Thursday, January 20, 2011

What Would Happen if Today's Farm Debt Levels were Stressed?

Graph #1: Total Real Farm Debt.



According to a new report out from the Kansas City Federal Reserve Bank which studied the relationship between debt, farm income and farm financial stress, farmers have been increasing their debt levels at a rate of five percent per year since 2004, the fastest level since the 1980s farm crisis.
"The primary determinants of financial stress are the level of debt, its cost or interest rate, and the amount of farm income available to service the debt."

The study concluded that over the past year, historically low interest rates and rising incomes have allowed farmers to service elevated debt levels that are concentrated among a few farm types. A financial shock—an increase in farm interest rates, a decline in farm income, or both—could increase financial stress quickly, especially among livestock producers and young operators. A surge in financial stress among livestock producers, who hold half of all farm debt, would be of particular concern to agricultural lenders.

These next two graphs use the DRCU* unit measure and are the results of the Briggeman study which calculated which farms would be stressed if farm incomes fell 30 percent or if interest rates went up to 18%.

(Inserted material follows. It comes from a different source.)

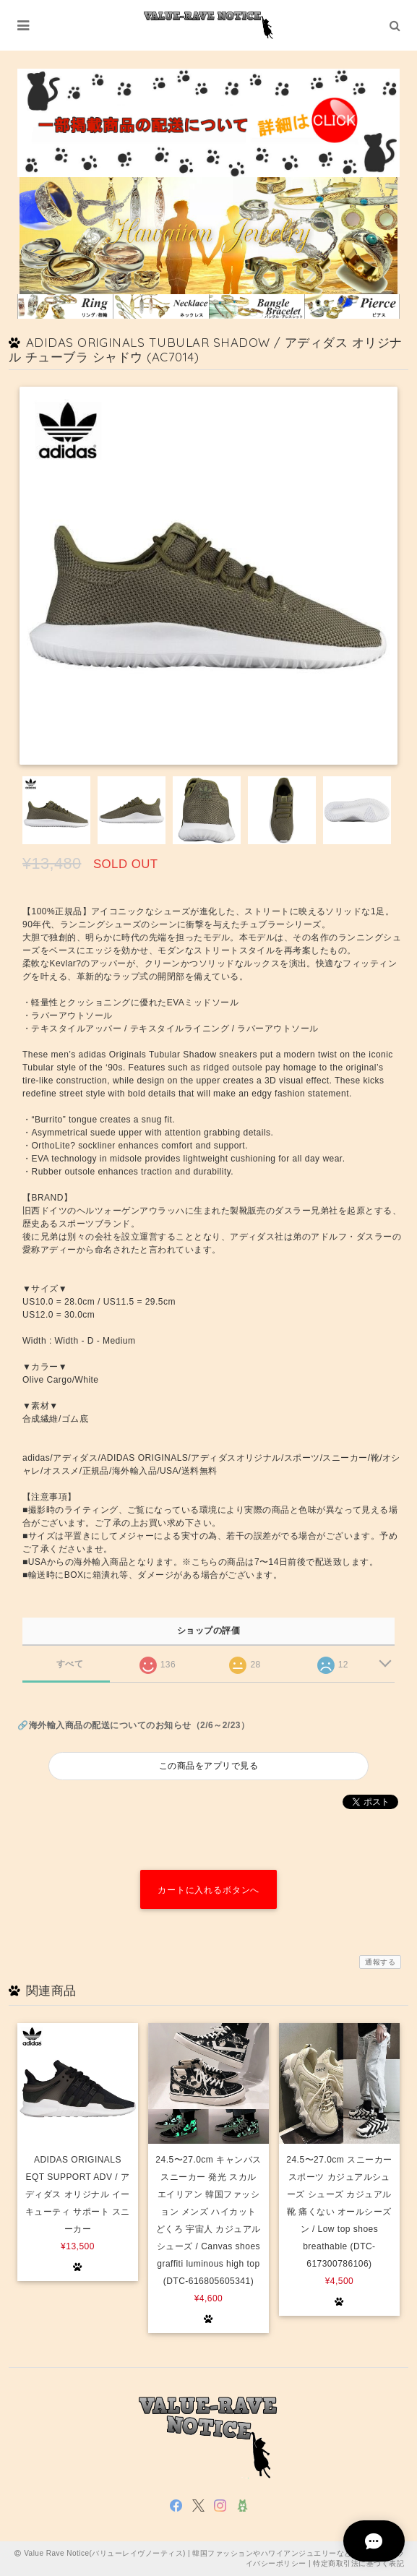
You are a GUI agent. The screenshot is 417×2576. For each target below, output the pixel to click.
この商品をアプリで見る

*[Farm financial stress can be measured using a debt repayment capacity utilization (DRCU) ratio, which takes into account all three determinants of stress: debt, income, and interest rates. Specifically, the DRCU is defined as outstanding farm debt divided by how much debt the farmer can afford to repay with net farm income at current interest rates. Thus, a DRCU of 1 indicates net farm income is sufficient to service outstanding debt. A DRCU of less than 1 reflects that income is more than sufficient to handle debt—and thus financial stress is low. For example, producers with a DRCU of 0.5 could afford to service twice as much farm debt. As the DRCU moves higher, financial stress rises. Farmers with DRCUs above 1 would be unable to service all debt using net farm income alone. Farmers with DRCUs above 2 would be under extreme financial stress because their debt would be double the amount they could afford.]

Graph #2: Scenario of 30% drop in farm incomes.


It is not unusual for annual net farm income to plunge 30 percent as it did in 2002, 2006, and 2009. Applying a one-year, 30 percent drop in income across today’s producers indicates livestock producers and young farmers would be more likely to move into the highest stressed category.

Graph #3: Scenario where farm income drops 30% and interest rates go up to 18%.



A combination of sharply higher interest rates and a steep income decline would lead to greater impacts on farm financial stress. The last such period occurred in the 1980s, when farm interest rates doubled from 1976 to 1981, reaching a peak of 18 percent in 1981, and farm incomes declined by 30 percent. Under this scenario, the number of financially stressed farms would jump significantly.

The percentage of large farming operations facing DRCUs greater than 1 would more than double, rising from 10 to 24 percent. Yet, the greatest stresses would emerge for livestock producers and young operators —farming operations with the weakest net farm incomes.

Under record-high interest rates and sharply falling incomes, the number of livestock producers with DRCUs above 1 would soar from 49 to 67 percent, and the number of young operators with DRCUs above 1 would rise from 50 to 65 percent.

Moreover, this acute financial shock would lead to a steep rise in the percentage of farms under severe stress. The number of severely stressed large farmers—those with DRCUs greater than 2—would nearly triple, rising from 4 to 11 percent.

Livestock producers and young farmers would again experience the most severe financial stress because their weak net farm incomes would not be enough to absorb the shock. The percentage of producers with DRCUs above 2 would rise from 32 to 51 percent for livestock producers and from 35 to 51 percent for young operators.

source: PDF

1 comment:

  1. The KC Fed does excellent work in rural economics. I always enjoy reading their Main Street Economist articles. Just a couple of comments about this report:
    (1) The macro-economy is quite different today than it was before the 1980s farm crisis. Inflation rates, interest rates, and global demand/supply conditions were quite different then. So it’s very hard to make direct comparisons to that time period that are meaningful today, except perhaps as a cautionary tale.
    (2) It seems obvious that young and new producers with higher debt loads are more vulnerable to economic shocks. But how are we going avoid this and yet transition the older generation of farmers to the younger generation? This transition needs to take place, as the average age of US farmers continues to climb. Obviously this new “crop” of farmers may need some kind of safety-net more than the older established farmers would.